State Checkpoint Pattern

class AgentSession:
    def __init__(self, session_id: str, store: StateStore):
        self.session_id = session_id
        self.store = store
        self.state = store.load(session_id) or self.initial_state()
    
    def execute_turn(self, user_input: str):
        # Load current state
        context = self.build_context(user_input)
        
        # Call LLM
        response = llm.complete(context)
        
        # Execute tool calls
        for tool_call in response.tool_calls:
            result = self.execute_tool(tool_call)
            self.state["tool_results"].append(result)
        
        # Checkpoint state before returning
        self.store.save(self.session_id, self.state)
        
        return response.content
    
    def execute_tool(self, tool_call):
        # Isolated execution with timeout
        try:
            result = tool_registry.call(
                tool_call.name,
                tool_call.version,
                tool_call.arguments,
                timeout=30
            )
            return {"success": True, "result": result}
        except Exception as e:
            return {"success": False, "error": str(e)}

Checkpoint state after every turn. If the process crashes mid-task, the next process picks up from the last checkpoint. This is the only way to survive pod evictions in Kubernetes or spot instance terminations.

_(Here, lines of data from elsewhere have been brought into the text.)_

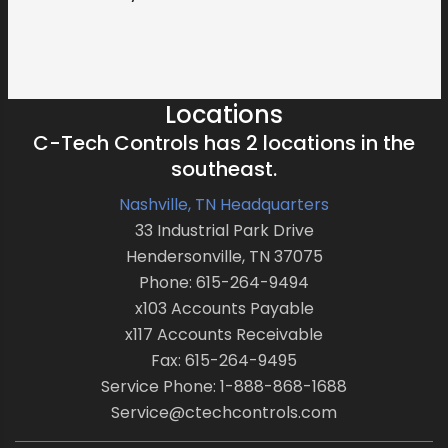
Locations
C-Tech Controls has 2 locations in the
southeast.
Nashville, TN Headquarters
33 Industrial Park Drive
Hendersonville, TN 37075
Phone: 615-264-9494
x103 Accounts Payable
x117 Accounts Receivable
Fax: 615-264-9495
Service Phone: 1-888-868-1688
Service@ctechcontrols.com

Failure Modes and Mitigations

Production agent systems fail in predictable ways. Here’s what breaks and how to catch it:

Failure ModeSymptomMitigation
Token budget exceededTruncated responses, incomplete tool callsEnforce budget at context assembly, reject requests that can’t fit
Tool call hallucinationAgent invents function names or argumentsValidate tool calls against schema before execution
State corruptionAgent forgets context mid-conversationCheckpoint state after every turn, validate state schema on load
Rate limit cascadeAll requests fail after one spikeImplement exponential backoff, circuit breaker per tool
Prompt driftModel update changes behaviorPin model version in config, test prompts against new versions before deploy

The 12-factor approach doesn’t prevent these failures. It makes them observable and recoverable.

Technical Verdict

Use 12-Factor Agents when you’re building customer-facing agent systems that need to survive model updates, scale horizontally, and debug non-deterministic failures. The methodology is overkill for internal tools or proof-of-concept demos.

When to adopt:

  • You’re rolling your own orchestration layer because frameworks don’t fit
  • You need to version prompts and tools independently of code deploys
  • You’re debugging production failures that don’t reproduce in dev
  • You’re scaling beyond a single process and need stateless execution

When to skip:

  • You’re prototyping and iteration speed matters more than reliability
  • Your agent runs in a controlled environment with fixed inputs
  • You’re using a framework that already enforces these principles (rare)

The real value is the checklist. Most teams discover these principles the hard way, after the first production incident. Starting with explicit context budgets, tool versioning, and state checkpointing saves you from rebuilding the orchestration layer six months in.